• **AIM OF THE TASK**
Return each of the entries below word for word.

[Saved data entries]
= = = = =
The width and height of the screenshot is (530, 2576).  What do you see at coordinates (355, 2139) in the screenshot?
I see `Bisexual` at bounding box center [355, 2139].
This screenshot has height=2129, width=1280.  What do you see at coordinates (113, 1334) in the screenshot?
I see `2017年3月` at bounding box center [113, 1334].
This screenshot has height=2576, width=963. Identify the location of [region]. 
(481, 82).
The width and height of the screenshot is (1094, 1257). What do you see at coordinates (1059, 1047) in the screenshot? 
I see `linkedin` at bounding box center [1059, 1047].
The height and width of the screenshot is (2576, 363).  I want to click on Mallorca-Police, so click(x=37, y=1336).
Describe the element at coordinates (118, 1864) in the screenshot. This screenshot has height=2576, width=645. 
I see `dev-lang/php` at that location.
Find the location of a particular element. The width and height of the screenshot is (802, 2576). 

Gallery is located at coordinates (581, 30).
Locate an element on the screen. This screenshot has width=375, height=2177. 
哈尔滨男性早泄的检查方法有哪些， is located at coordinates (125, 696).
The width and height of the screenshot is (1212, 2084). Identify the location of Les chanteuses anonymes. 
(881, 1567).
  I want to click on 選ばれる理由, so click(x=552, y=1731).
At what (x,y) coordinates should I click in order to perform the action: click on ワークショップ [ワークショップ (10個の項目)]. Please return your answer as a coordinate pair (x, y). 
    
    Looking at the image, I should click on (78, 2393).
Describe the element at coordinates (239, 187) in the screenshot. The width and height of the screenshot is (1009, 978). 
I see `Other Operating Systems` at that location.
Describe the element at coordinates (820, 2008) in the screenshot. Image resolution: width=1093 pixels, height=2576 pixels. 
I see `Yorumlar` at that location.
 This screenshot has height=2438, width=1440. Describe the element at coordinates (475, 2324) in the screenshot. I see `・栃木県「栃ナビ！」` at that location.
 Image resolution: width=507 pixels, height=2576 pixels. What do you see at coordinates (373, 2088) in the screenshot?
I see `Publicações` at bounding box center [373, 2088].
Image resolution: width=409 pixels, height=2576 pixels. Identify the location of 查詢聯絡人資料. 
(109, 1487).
= = = = =
• **ANSWER TO THIS EXERCISE**
The width and height of the screenshot is (530, 2576).  What do you see at coordinates (355, 2139) in the screenshot?
I see `Bisexual` at bounding box center [355, 2139].
This screenshot has height=2129, width=1280.  What do you see at coordinates (113, 1334) in the screenshot?
I see `2017年3月` at bounding box center [113, 1334].
This screenshot has height=2576, width=963. Identify the location of [region]. 
(481, 82).
The width and height of the screenshot is (1094, 1257). What do you see at coordinates (1059, 1047) in the screenshot? 
I see `linkedin` at bounding box center [1059, 1047].
The height and width of the screenshot is (2576, 363).  I want to click on Mallorca-Police, so click(x=37, y=1336).
Describe the element at coordinates (118, 1864) in the screenshot. This screenshot has height=2576, width=645. 
I see `dev-lang/php` at that location.
Find the location of a particular element. The width and height of the screenshot is (802, 2576). 

Gallery is located at coordinates (581, 30).
Locate an element on the screen. This screenshot has width=375, height=2177. 
哈尔滨男性早泄的检查方法有哪些， is located at coordinates (125, 696).
The width and height of the screenshot is (1212, 2084). Identify the location of Les chanteuses anonymes. 
(881, 1567).
  I want to click on 選ばれる理由, so click(x=552, y=1731).
At what (x,y) coordinates should I click in order to perform the action: click on ワークショップ [ワークショップ (10個の項目)]. Please return your answer as a coordinate pair (x, y). 
    
    Looking at the image, I should click on (78, 2393).
Describe the element at coordinates (239, 187) in the screenshot. The width and height of the screenshot is (1009, 978). 
I see `Other Operating Systems` at that location.
Describe the element at coordinates (820, 2008) in the screenshot. Image resolution: width=1093 pixels, height=2576 pixels. 
I see `Yorumlar` at that location.
 This screenshot has height=2438, width=1440. Describe the element at coordinates (475, 2324) in the screenshot. I see `・栃木県「栃ナビ！」` at that location.
 Image resolution: width=507 pixels, height=2576 pixels. What do you see at coordinates (373, 2088) in the screenshot?
I see `Publicações` at bounding box center [373, 2088].
Image resolution: width=409 pixels, height=2576 pixels. Identify the location of 查詢聯絡人資料. 
(109, 1487).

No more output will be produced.